Eine vorgeschaltete Pilotstudie mit zwei Probandinnen, bei der bereits neben den üblichen sportwissenschaftlichen Parametern wie Muskelkraft und Ausdauer auch die Skelettmuskulatur anhand von Gewebeproben untersucht wurde, führte bereits zu eindrucksvollen Ergebnisse: Nach einem Training in der Follikelphase im Vergleich zur Lutealphase nahmen Maximalkraft, Muskeldicke und der Durchmesser der drei Muskelfasertypen deutlich zu.

Studie erfasst Zyklus- und „Pillen“- Effekte


Die Ergebnisse der Pilotstudie werden derzeit mit einer größeren Gruppe von Probandinnen (60) überprüft.
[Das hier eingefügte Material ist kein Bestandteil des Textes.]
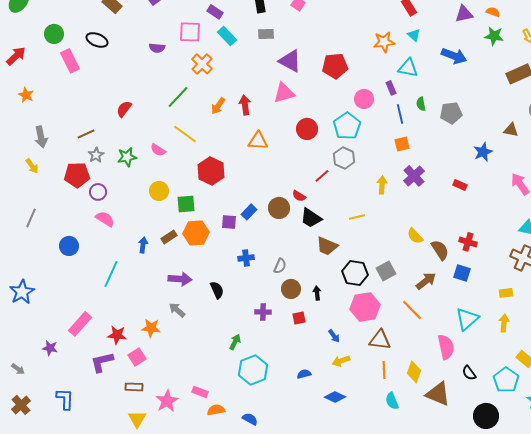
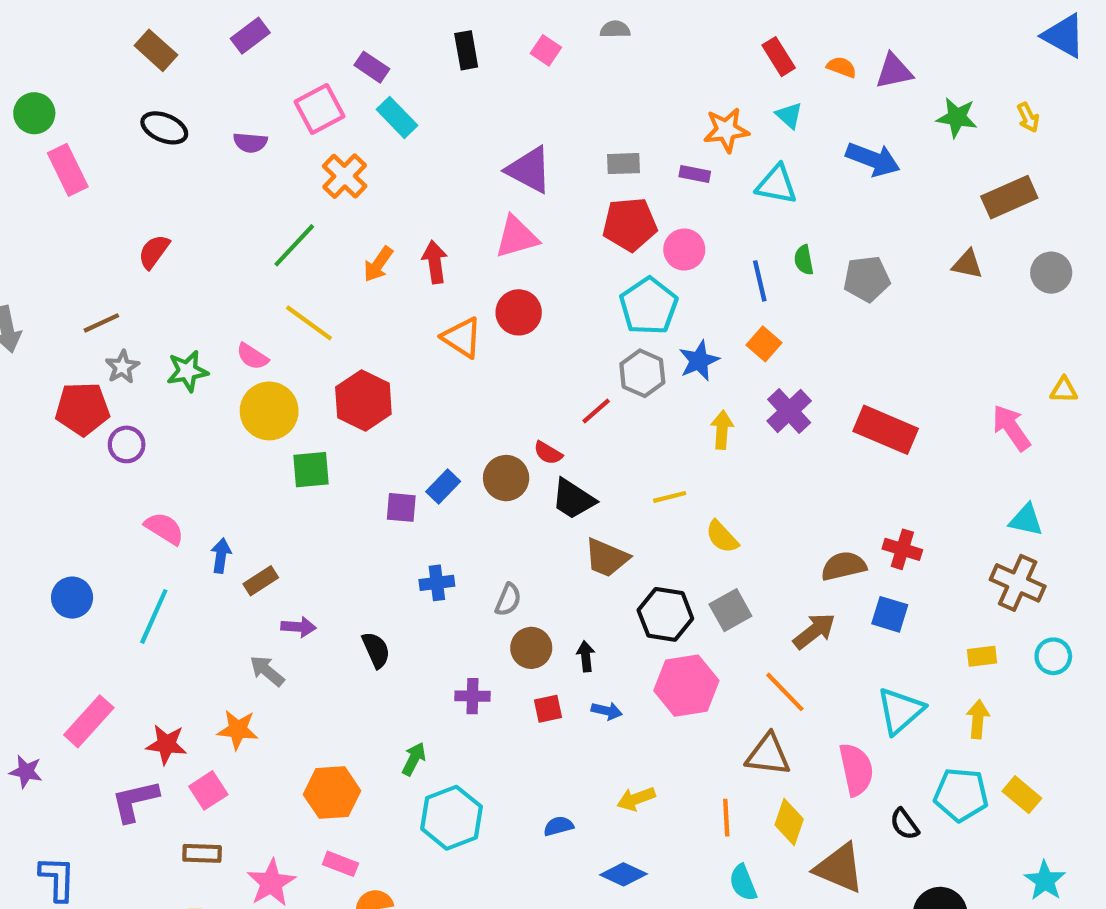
orange semicircle: (493, 12) -> (842, 67), moved
pink square: (190, 32) -> (319, 109), turned -30
gray rectangle: (266, 34) -> (623, 164), moved
black ellipse: (97, 40) -> (164, 128), moved
red pentagon: (335, 66) -> (630, 224), moved
purple rectangle: (391, 88) -> (695, 174), moved, turned -56
red semicircle: (124, 109) -> (154, 252), moved
red circle: (307, 129) -> (519, 312), moved
brown triangle: (511, 130) -> (967, 264), moved
orange triangle: (258, 141) -> (462, 338), turned 30
orange square: (402, 144) -> (764, 344), turned -35
blue star: (483, 152) -> (699, 361), moved
red rectangle: (460, 185) -> (886, 430), size x2.0
yellow circle: (159, 191) -> (269, 411), moved, size x1.4
pink semicircle: (105, 219) -> (164, 528), moved
orange hexagon: (196, 233) -> (332, 793), moved
yellow semicircle: (415, 236) -> (722, 537), moved
brown rectangle: (169, 237) -> (261, 581), moved
blue circle: (69, 246) -> (72, 598), moved
brown semicircle: (440, 250) -> (844, 566), turned -70
purple arrow: (180, 279) -> (298, 627), size x0.7
gray arrow: (177, 310) -> (267, 671), moved
blue arrow: (334, 336) -> (607, 711), moved, turned -40
brown triangle: (380, 340) -> (768, 755), moved
cyan pentagon: (506, 380) -> (961, 795), moved, turned -30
Dabei erfassen die Sportwissenschaftlerinnen Kraft- und Ausdauertrainingseffekte bei jeweils 30 Probandinnen und unterteilen die Trainingsgruppen noch einmal danach, ob die Probandinnen so genannte Kontrazeptiva einnehmen oder nicht (15/15).
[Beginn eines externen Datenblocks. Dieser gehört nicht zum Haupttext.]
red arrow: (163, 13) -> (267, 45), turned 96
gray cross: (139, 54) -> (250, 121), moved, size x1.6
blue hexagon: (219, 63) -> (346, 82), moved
Kontrazeptiva verändern die hormonelle Situation, was ebenfalls Auswirkungen auf die Trainierbarkeit sowie auf muskelspezifische Effekte vermuten lässt. Da viele Sportlerinnen die „Pille“ einnehmen, sind auch diese zusätzlichen Effekte von Interesse. Die bisherigen Ergebnisse weisen bereits wie die Pilotstudie auf eine Belastungsadaptation in Abhängigkeit von der jeweiligen Phase des Menstruationszyklus bei Sportlerinnen hin.

Umdenken im Sport nötig?


Eine Bestätigung der Pilotstudie hätte ein völliges Umdenken in der Periodisierung des Trainings von Sportlerinnen zur Folge: Die bisher üblichen Mikro- und Makrozyklisierungen als wochenweise Trainings- und Regenerationsphasen – beispielsweise drei Wochen Training, eine Woche Regeneration - dürften durch ein individuell am jeweiligen Menstruationszyklus der Sportlerin ausgerichtetes Training ersetzt werden.

Weitere Studien könnten das Training von Frauen im Leistungs- und Gesundheitssport in einer breiten Palette von Sportarten optimieren, so die Bochumer Wissenschaftler. Regenerative Prozesse liefen entsprechend dem biologischen Rhythmus effektiver in der Lutealphase ab. Ein Training unter Beachtung dieser „physiologischen Ressourcen“ des weiblichen Organismus und seiner Individualität würde die Leistungskraft erhöhen und zugleich die Gesundheit der Sportlerin erhalten und fördern.